In all the above cases a
combination of medical and surgical treatment, physical and occupational
training and social support are required in order to allow the patient
not only to survive, but also to resume a normal life.
It can be
argued that almost every patient who is discharged from a hospital would
need some form of rehabilitation in order to be re-integrated into
society. It is St. John’s Medical College and Hospital's
firm belief that the social responsibility of the hospital goes beyond
performing a medical service. Thus in the future the department aims to
promote the concept of rehabilitation in its broadest sense, including
mentally handicapped, visually handicapped and geriatric populations.
Rehabilitation Medicine
In this website the terms Rehabilitation and PMR may
be used interchangeably
The aim of Rehabilitation Medicine is to convert
people who are "resource burners" (both patients and their
full-time care-givers) once again into "resource earners". The
concept that 'life goes on', and that the patient must lead a meaningful
and productive life is central to the philosophy of rehabilitation.
The process of rehabilitation includes all the steps
taken to treat, train and teach the patient. These three approaches are
used in combination to produce positive changes in all spheres of the
patient's life. It is only in this way that the goal of rehabilitation -
enabling a person to do the best that he or she is capable of doing can
be achieved.
The process of rehabilitation is not restricted to a
hospital. For example, recommending appropriate home modifications to
provide a user-friendly environment for the patient is also a part of
the lengthy but satisfying process of comprehensively rehabilitating a
disabled individual.
The importance of
holistic care as practiced in Rehabilitation Medicine
The philosophy of holistic care is shared by St.

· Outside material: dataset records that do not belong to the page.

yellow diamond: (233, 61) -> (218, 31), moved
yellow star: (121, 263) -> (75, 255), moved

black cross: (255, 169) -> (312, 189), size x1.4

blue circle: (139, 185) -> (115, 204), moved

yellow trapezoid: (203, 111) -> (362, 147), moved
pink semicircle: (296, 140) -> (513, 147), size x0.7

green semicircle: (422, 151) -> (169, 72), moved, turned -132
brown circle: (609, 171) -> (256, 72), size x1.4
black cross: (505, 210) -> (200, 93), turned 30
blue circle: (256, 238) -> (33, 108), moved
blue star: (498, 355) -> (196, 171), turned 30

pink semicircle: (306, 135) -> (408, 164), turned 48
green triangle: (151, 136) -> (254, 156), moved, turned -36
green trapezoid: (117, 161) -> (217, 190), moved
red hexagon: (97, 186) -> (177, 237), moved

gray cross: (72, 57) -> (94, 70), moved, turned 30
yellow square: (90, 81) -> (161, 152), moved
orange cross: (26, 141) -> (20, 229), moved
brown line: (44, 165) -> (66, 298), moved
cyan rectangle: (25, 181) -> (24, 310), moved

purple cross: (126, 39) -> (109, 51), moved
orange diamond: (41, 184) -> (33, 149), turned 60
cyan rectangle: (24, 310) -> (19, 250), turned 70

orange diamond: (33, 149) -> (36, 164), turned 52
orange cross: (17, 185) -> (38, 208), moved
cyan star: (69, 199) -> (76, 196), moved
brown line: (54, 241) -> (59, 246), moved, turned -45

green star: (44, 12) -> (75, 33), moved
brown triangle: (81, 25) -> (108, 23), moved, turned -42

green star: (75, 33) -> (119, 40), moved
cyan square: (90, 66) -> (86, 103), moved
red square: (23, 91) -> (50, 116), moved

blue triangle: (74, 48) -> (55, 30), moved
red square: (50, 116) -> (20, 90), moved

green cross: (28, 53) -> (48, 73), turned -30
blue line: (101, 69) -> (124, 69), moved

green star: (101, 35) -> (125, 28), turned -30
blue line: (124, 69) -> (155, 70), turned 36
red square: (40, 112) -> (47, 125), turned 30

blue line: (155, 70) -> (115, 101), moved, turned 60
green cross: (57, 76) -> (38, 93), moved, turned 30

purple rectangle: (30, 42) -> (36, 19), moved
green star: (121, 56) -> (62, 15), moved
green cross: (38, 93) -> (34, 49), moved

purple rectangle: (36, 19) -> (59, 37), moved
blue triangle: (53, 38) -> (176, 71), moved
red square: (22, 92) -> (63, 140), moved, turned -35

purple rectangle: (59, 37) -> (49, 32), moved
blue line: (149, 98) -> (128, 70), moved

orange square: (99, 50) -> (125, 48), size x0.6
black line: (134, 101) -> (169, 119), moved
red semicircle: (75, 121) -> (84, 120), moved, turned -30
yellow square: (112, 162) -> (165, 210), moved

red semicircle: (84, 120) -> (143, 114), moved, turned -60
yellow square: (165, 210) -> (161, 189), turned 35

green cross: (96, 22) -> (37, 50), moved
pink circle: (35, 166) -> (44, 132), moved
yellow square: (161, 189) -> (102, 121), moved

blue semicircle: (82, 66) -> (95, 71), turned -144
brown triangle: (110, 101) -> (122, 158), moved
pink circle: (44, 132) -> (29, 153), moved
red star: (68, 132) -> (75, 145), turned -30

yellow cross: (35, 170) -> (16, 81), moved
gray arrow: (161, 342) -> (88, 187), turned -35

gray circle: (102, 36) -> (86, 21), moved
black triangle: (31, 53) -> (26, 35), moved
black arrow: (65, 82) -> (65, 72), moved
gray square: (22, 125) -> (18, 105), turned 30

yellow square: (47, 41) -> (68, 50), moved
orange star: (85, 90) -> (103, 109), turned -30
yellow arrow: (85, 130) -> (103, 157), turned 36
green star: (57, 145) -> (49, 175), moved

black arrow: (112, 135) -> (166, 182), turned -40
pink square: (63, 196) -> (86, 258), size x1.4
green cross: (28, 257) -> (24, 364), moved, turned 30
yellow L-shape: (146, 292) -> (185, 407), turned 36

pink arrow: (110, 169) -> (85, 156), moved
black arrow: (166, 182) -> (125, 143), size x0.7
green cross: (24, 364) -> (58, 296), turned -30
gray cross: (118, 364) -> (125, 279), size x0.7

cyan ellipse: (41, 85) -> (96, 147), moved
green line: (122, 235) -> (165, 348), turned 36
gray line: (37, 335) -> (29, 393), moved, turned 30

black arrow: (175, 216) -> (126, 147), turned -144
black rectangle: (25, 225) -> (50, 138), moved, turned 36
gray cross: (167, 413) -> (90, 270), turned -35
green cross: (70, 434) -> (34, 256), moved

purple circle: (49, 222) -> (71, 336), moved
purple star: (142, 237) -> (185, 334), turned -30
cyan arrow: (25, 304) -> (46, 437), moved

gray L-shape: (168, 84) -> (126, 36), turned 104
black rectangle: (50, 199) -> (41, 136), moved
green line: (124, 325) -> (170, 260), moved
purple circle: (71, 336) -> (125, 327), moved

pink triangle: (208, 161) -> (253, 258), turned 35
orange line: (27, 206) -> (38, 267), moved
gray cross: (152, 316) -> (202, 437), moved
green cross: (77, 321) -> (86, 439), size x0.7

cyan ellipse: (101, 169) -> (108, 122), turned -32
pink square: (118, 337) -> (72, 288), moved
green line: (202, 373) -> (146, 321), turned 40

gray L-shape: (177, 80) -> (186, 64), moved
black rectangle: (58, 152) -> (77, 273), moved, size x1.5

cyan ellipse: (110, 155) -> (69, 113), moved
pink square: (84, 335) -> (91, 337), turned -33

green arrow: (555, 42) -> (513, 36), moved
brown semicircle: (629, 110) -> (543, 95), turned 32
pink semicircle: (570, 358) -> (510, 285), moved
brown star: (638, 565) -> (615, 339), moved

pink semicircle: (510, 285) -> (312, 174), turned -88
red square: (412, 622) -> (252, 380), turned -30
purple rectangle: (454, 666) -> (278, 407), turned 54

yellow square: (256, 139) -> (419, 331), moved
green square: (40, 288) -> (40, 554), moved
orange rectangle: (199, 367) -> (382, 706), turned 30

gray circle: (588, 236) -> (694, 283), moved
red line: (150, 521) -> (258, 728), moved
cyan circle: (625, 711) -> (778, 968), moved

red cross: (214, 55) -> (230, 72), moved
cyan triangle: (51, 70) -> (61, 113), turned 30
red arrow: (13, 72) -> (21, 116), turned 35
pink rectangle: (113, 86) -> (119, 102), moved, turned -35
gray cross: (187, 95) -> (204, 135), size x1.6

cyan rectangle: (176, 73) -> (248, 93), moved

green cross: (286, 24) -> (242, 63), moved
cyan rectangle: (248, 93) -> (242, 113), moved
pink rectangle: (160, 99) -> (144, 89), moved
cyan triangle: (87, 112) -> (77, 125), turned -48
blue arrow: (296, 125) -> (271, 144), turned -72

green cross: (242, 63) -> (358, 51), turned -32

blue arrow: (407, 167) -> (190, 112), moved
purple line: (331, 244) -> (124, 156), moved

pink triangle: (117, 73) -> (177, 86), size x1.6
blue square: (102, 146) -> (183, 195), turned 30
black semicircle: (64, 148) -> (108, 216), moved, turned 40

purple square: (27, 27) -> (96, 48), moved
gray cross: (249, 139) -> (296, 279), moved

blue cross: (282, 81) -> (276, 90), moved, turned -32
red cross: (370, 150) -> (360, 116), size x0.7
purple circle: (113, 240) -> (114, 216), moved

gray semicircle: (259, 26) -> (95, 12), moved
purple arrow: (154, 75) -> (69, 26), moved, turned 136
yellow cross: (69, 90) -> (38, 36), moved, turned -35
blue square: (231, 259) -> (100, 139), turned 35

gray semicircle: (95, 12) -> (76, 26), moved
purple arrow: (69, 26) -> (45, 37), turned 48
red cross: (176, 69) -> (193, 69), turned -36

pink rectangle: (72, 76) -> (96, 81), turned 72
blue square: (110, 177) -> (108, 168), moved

John's Medical College and Hospital and the discipline of Rehabilitation
Medicine. Rehabilitation usually deals with patients who have chronic
problems, and such patients have a variety of needs, both medical and
surgical. A spinal cord injured patient, for example, would often
present with pressure sores, bladder stones, reactive depression,
contractures, and autonomic dysreflexia. His' non-medical' problems
might include unemployment, functional dependence on others, an
impending separation from his wife, and architectural barriers within
his house.
Patients with such a wide spectrum of problems do
benefit if all the facets of their disability are managed by a single
physician. The physiatrist - who has been trained in assessing the
strengths and weakness of the patient and those of his support system -
is in a unique position to most meaningfully manage the individual needs
of the patient, be it surgical, medical, social, vocational, or
psychological.
In traditional medicine and surgery, the
rehabilitation needs of the patient are often never addressed. With
modern multi-drug therapy (MDT) a pauci-bacillary patient of Hansen's
disease can be declared "medically cured" 2½ years after
starting MDT. However for the patient such a "cure" might be
meaningless, especially if he has already developed deformities.
Yet surgical correction of such a patient's
deformities alone - without a comprehensive rehabilitation programme -
can produce more harm than good. Dr. Paul Brand used to illustrate this
point by telling how he was once blamed by a patient whose claw-hands he
had operated upon. According to the patient, the surgery had actually
worsened his plight, because his surgically corrected hands had been
rendered useless for the only job that he knew: begging.
The strength of Rehabilitation Medicine is in its
cohesive treatment plan which attempts to restore the patient as far as
possible to functional independence. This holistic approach is the most
rational method of caring for disabled people who are beset with a range
of problems, such as the man in the above example.